Here's a fun thought experiment, try and imagine one area of your business today that does not involve technology in some way. It seems like even making coffee these days involves a computer of some kind. With so much reliance on technology, it's incredibly important to put security measures in place so business functions are not disrupted.
For some many businesses cybersecurity is, simply put, outdated. Meanwhile, hackers are adapting to the quickly evolving innovations of technology at increasing speeds from year to year. The result is increased threat of critical data beaches
If You’re Not Building or Breaking Technology, You’re Playing with a Handicap
The reality for most people interacting with technology, which is most people, is that before they can begin to protect themselves and their information from being exposed or breached, they need to understand how that is occurring. This learning curve automatically places the body politic at a disadvantage; a disadvantage that is shared by their governing agencies and the companies that have possession of their information.

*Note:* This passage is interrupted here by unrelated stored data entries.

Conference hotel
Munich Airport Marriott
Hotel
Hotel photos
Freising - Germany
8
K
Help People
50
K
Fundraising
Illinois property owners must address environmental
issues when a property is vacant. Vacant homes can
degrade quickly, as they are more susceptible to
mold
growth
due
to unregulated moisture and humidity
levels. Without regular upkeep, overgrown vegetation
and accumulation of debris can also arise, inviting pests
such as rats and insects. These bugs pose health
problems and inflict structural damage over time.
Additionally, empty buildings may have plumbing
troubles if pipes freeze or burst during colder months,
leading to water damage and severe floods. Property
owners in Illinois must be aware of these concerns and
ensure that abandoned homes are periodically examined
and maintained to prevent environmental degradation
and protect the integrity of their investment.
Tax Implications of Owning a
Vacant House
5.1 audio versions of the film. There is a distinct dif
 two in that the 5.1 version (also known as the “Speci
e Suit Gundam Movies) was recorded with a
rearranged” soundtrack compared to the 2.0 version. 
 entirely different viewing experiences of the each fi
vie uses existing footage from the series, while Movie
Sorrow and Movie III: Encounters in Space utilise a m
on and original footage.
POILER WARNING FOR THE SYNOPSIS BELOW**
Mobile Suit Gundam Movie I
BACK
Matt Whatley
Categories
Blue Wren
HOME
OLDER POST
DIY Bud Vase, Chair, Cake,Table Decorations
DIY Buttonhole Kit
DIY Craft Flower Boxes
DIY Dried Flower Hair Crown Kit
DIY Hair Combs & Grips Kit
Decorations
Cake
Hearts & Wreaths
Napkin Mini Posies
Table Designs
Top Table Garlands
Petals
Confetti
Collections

Obviously, a huge disadvantage that the public faces is a result of the consequences incurred when data is breached form a company. Any data breached - particularly personal information - from a company that deals with the public, threatens the trust they have with their clients, and ultimately their success. If major companies can get away with not sacrificing that trust and success, they are likely to deal with any cybersecurity issues as discretely as possible, leaving the percentage of people who have experienced a data breach even higher than those that report having experienced a data breach.
This leaves the average citizen uninformed, and perhaps feeling hopeless against the threats of cybersecurity. But with a growing dependence on technology by businesses, people need reassurance that they can continue to trust companies that house their sensitive information. These reassurances come through depending on the strength of cybersecurity laws and the expectation that the companies they interact with are following through with promises of confidentiality and network security.

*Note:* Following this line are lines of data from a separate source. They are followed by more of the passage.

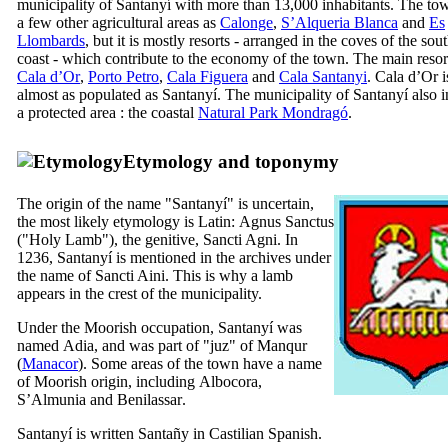
municipality of
Santanyí
with more than 13,000 inhabitants. The to
a few other agricultural areas as
Calonge
,
S’Alqueria Blanca
and
Es
Llombards
, but it is mostly resorts - arranged in the coves of the sou
coast - which contribute to the economy of the town. The main resor
Cala d’Or
,
Porto Petro
,
Cala Figuera
and
Cala Santanyi
.
Cala d’Or
i
almost as populated as
Santanyí
. The municipality of
Santanyí
also i
a protected area : the coastal
Natural Park
Mondragó
.
Etymology and toponymy
The origin of the name "
Santanyí
" is uncertain,
the most likely etymology is Latin:
Agnus Sanctus
("Holy Lamb"), the genitive,
Sancti Agni
. In
1236,
Santanyí
is mentioned in the archives under
the name of Sancti Aini. This is why a lamb
appears in the crest of the municipality.
Under the Moorish occupation,
Santanyí
was
named
Adia
, and was part of "
juz
" of
Manqur
(
Manacor
). Some areas of the town have a name
of Moorish origin, including
Albocora
,
S’Almunia
and
Benilassar
.
Santanyí
is written
Santañy
in Castilian Spanish.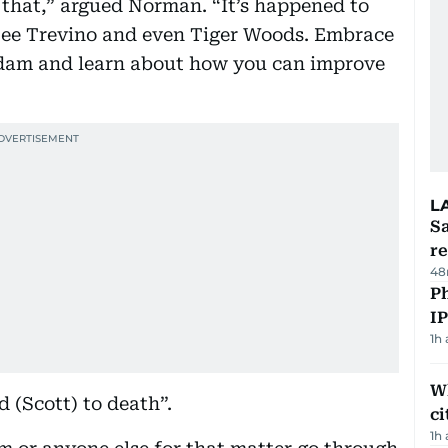
 that,” argued Norman. “It’s happened to
Lee Trevino and even Tiger Woods. Embrace
d Adam and learn about how you can improve
L
Sa
r
48
P
I
1h
W
 (Scott) to death”.
ci
1h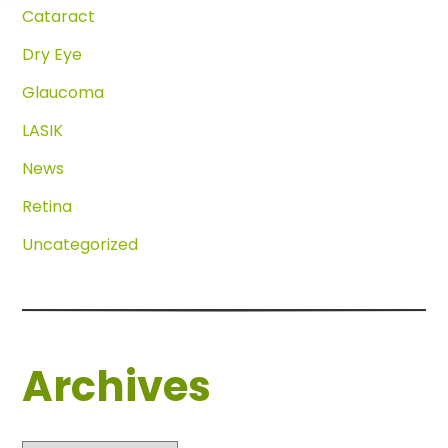
Cataract
Dry Eye
Glaucoma
LASIK
News
Retina
Uncategorized
Archives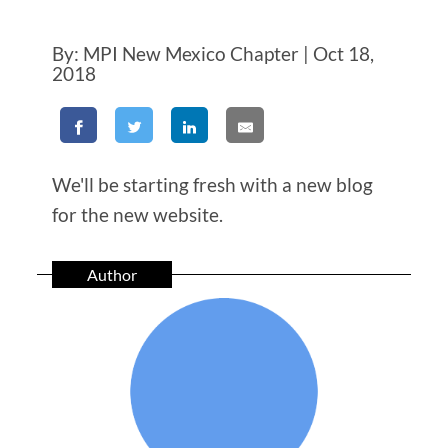
By: MPI New Mexico Chapter | Oct 18,
2018
We'll be starting fresh with a new blog
for the new website.
Author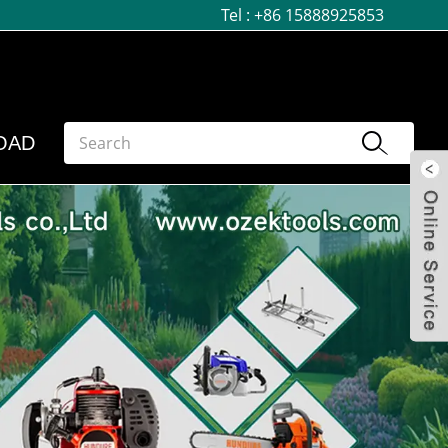
Tel :
+86 15888925853
OAD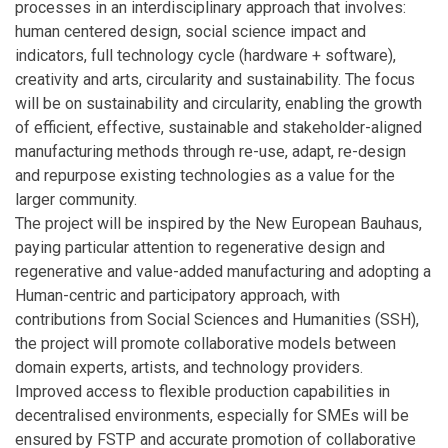
processes in an interdisciplinary approach that involves:
human centered design, social science impact and
indicators, full technology cycle (hardware + software),
creativity and arts, circularity and sustainability. The focus
will be on sustainability and circularity, enabling the growth
of efficient, effective, sustainable and stakeholder-aligned
manufacturing methods through re-use, adapt, re-design
and repurpose existing technologies as a value for the
larger community.
The project will be inspired by the New European Bauhaus,
paying particular attention to regenerative design and
regenerative and value-added manufacturing and adopting a
Human-centric and participatory approach, with
contributions from Social Sciences and Humanities (SSH),
the project will promote collaborative models between
domain experts, artists, and technology providers.
Improved access to flexible production capabilities in
decentralised environments, especially for SMEs will be
ensured by FSTP and accurate promotion of collaborative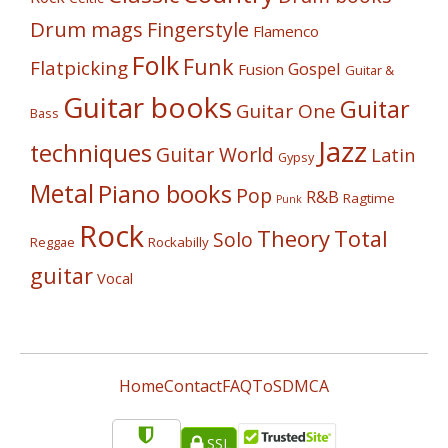
Drum mags
Fingerstyle
Flamenco
Folk
Funk
Flatpicking
Gospel
Fusion
Guitar &
Guitar books
Guitar
Guitar One
Bass
Jazz
techniques
Guitar World
Latin
Gypsy
Metal
Piano books
Pop
R&B
Ragtime
Punk
Rock
Theory
Total
Solo
Reggae
Rockabilly
guitar
Vocal
Home
Contact
FAQ
ToS
DMCA
SSL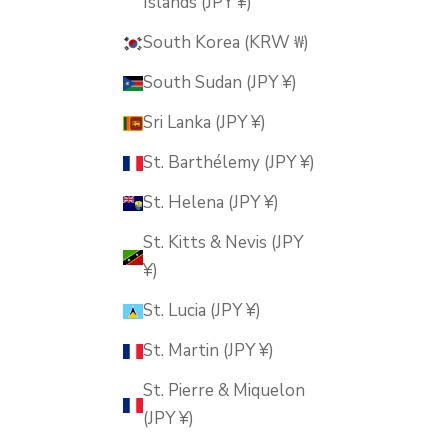
Islands (JPY ¥)
South Korea (KRW ₩)
South Sudan (JPY ¥)
Sri Lanka (JPY ¥)
St. Barthélemy (JPY ¥)
St. Helena (JPY ¥)
St. Kitts & Nevis (JPY
¥)
St. Lucia (JPY ¥)
St. Martin (JPY ¥)
St. Pierre & Miquelon
(JPY ¥)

Data Breaches are the Tortoise AND the Hare
If the evolution of technology sponsored a race, it would be between data breaches/hackers and cybersecurity, and depending on who you ask, you might perceive that hackers are winning. Not only are they evolving with technology, but their movements are often unnoticed until they cross the finish line. Businesses with little or outdated cybersecurity measures, on the other hand, trail behind, getting bogged down by processes and plagued by a primitive body.

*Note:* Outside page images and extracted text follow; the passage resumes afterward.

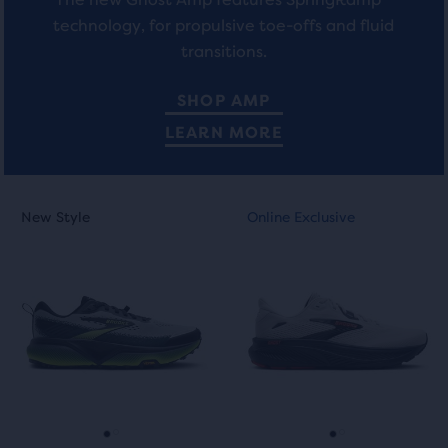
allow
technology, for propulsive toe-offs and fluid
users
transitions.
to
compare
SHOP AMP
the
LEARN MORE
selected
products.
This
This
New Style
Online Exclusive
New Style
Online Exclusive
is
is
a
a
carousel.
carousel.
Use
Use
next
next
and
and
previous
previous
buttons
buttons
to
to
navigate.
navigate.
Go
Go
Go
Go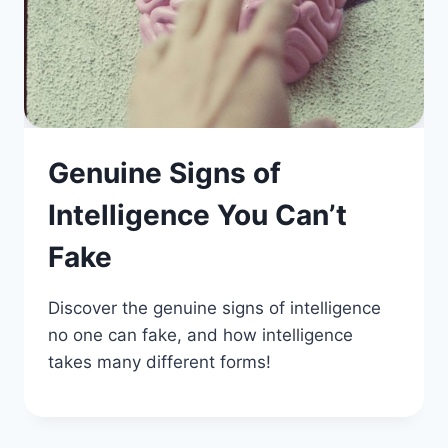
Genuine Signs of
Intelligence You Can’t
Fake
Discover the genuine signs of intelligence
no one can fake, and how intelligence
takes many different forms!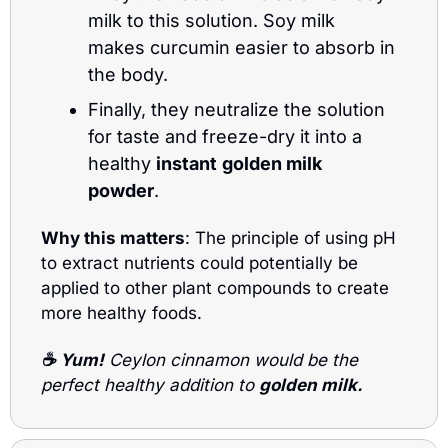
milk to this solution. Soy milk 
makes curcumin easier to absorb in 
the body.
Finally, they neutralize the solution 
for taste and freeze-dry it into a 
healthy 
instant
golden milk 
powder
.
Why this matters
: The principle of using pH 
to extract nutrients could potentially be 
applied to other plant compounds to create 
more healthy foods.
☕ 
Yum!
 Ceylon cinnamon would be the 
perfect healthy addition to 
golden milk.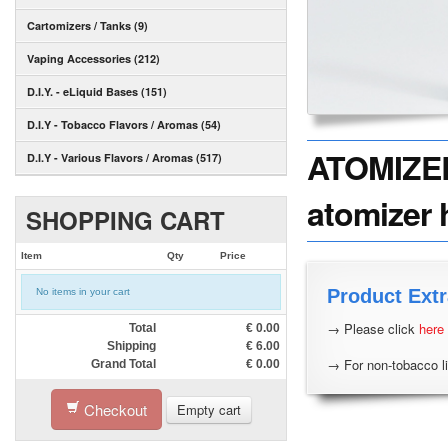
Cartomizers / Tanks (9)
Vaping Accessories (212)
D.I.Y. - eLiquid Bases (151)
D.I.Y - Tobacco Flavors / Aromas (54)
ATOMIZER 
D.I.Y - Various Flavors / Aromas (517)
atomizer 
SHOPPING CART
Item
Qty
Price
Product Extr
No items in your cart
→ Please click
here
Total
€
0.00
Shipping
€
6.00
→ For non-tobacco li
Grand Total
€
0.00
Checkout
Empty cart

For over ten years, states have been attempting to act on behalf of the population in regards to cybersecurity and the public’s personal information. As Jeff Kosseff describes in the Wall Street Journal:
“Since 2002, states began requiring companies to notify customers and regulators if certain types of personal information are exposed. Forty-seven states and the District of Columbia have such notification laws.”
Although a positive step for the population that has been so far uninformed about data breaches, such laws are often buried in policy and regulation, and vary from state to state. If a company does experience some kind of data leak, they must research the proper procedures to remain within the law. Some information breached may require total public notification, while other information may not require any notification. Being inundated by these policies and procedures detracts from working on other healing measures of the data breach.
Secondly, these types of laws are notifying customers of breaches after the damage has been done, again falling behind in the race against continually progressing technologies and abilities of hackers. Rather than creating preventative policy, cybersecurity is stuck in dealing with the aftereffects.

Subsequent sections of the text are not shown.